PaperTownsJohn Green's Paper Towns (2008) also features a 'normal' kid, surviving the peaks and troughs of a high school. Quentin, however, isn't at a prep school - he's at his local school in Florida, where he's lived all his life, with his adoring (but wacky) parents, his loyal (but wacky) friends and his beautiful (and wacky) neighbour, Margo. When Margo climbs in through Quentin's window for the first time since they were kids, Quentin's in for a crazy evening - she hauls him around town on mysterious, disruptive tasks and shakes him out of his geeky self-absorption. 

But then... she disappears. Certainly Margo's done that before (because that's what manic pixie dreamgirls do), but this time it feels different. Quentin and his friends assign themselves the task of finding Margo before graduation... or it is too late. 

Like Prep, Paper Towns doesn't ring true for a teenage voice - but, unlike Prep, it gives the impression that it isn't even trying. This is a deliberately stilted rom-com that out-Juno's Juno when it comes to precious dialogue, candied philosophy and over-the-top silliness. One of those movies books in which the kids either talk in page-long monologues about the transcendence of being and/or a few lines of razor-sharp repartee.

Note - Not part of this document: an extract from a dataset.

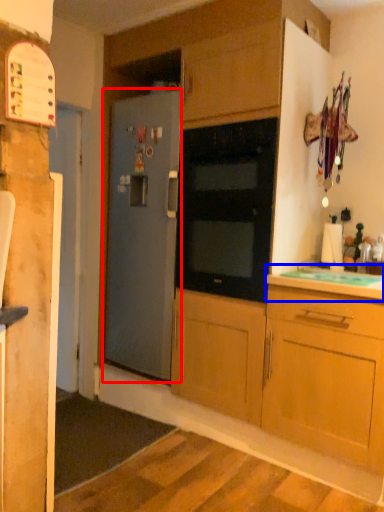 Question: Among these objects, which one is farthest to the camera, refrigerator (highlighted by a red box) or countertop (highlighted by a blue box)?

Choices:
 (A) refrigerator
 (B) countertop

Answer: (A)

Yet is because Paper Towns is so unreal that it can be forgiven. Plus, it is genuinely laugh out loud funny, which makes it all the more enjoyable than Prep's ponderous severity. Quentin and his friends come of age, get bullied, make mistakes, find love, get drunk and do actual teenage stuff: they just do so in an overtly hyper-real fashion, where everything is exaggerated to the point of improbability. The essence of it, however, remains vaguely true to the high school experience and the chaos of the time. And if Paper Towns doesn't shy away from making long speeches, at least those speeches make sense. "Paper Towns" are transient or artificial communities - but, as the book says, we also have the opportunity to build real and lasting ones.

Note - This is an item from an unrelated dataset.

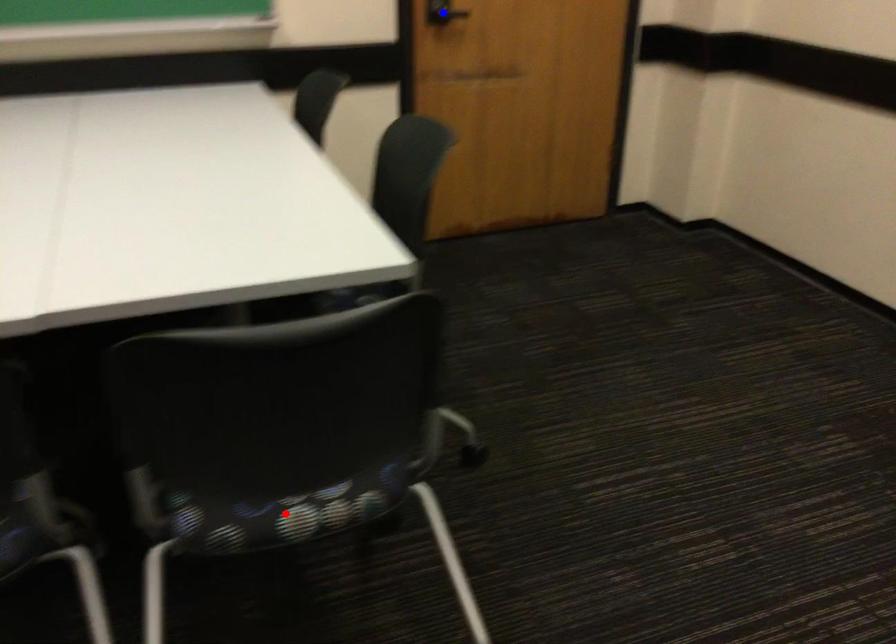 Question: Which of the two points in the image is closer to the camera?

Choices:
 (A) Blue point is closer.
 (B) Red point is closer.

Answer: (B)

Yet, like the Zach Braff vehicle this book clearly wants to be, Paper Towns is essentially about an 'everyman' (that is, a geeky, computer-loving, semi-popular, indie-film-watching everykid) and his quest for the manic pixie dreamgirl (I mean, good lord, that cover). Margo is a suitably ridiculous character, and the conclusion - and denouement - to her storyline is nothing short of frustrating. The book is about his quest to find Margo - the 'real' Margo - a Margo that's only for him and can't be shared. Like the rest of Paper Towns, there's a comfort to this storyline: nice guys 'earn' beautiful girls, bullies secretly respect geeks, everyone winds up getting what they want and deserve. This is actually a really fun one, and I'm a little sad it isn't a goofy teen movie, but there's no getting around it - Paper Towns left me feeling pretty dissatisfied at the end.

[Spoiler-laced rants: Not least of which because Margo is - not to put too fine a point of it - deeply disturbed. I'm glad she's had some small form of closure in a New York field, but this is a young woman that's been obsessed with death for over a decade, from a family that seems (potentially?) abusive. Her idea of taking care of herself is to go hide in an asbestos-ridden derelict mall and write poetry, and her strategy for the future is to take her Bat Mitzvah money and go live on the streets of New York. Not to preach like Go Ask Alice, but Margo's not really in a good place right now, and there's nothing charming about her kookiness when she has a breakdown and OD's on heroin. Fortunately Quentin has the magical gem of True Knowing and is sure that everything will be fine with her. OH AND ANOTHER THING. One of the things I liked about Paper Towns is how Quentin actually acted like a real kid and was good about keeping authority figures in the loop: teacher, cops, the occasional parent. Which is what a kid of his ilk in his situation would do when faced with something clearly beyond him (like, say, a runaway). So why, at the end, when they think that they're racing to stop a suicide, do they not? What the hell, Quentin? Also, the Lacey/Ben relationship, although adorable? No.]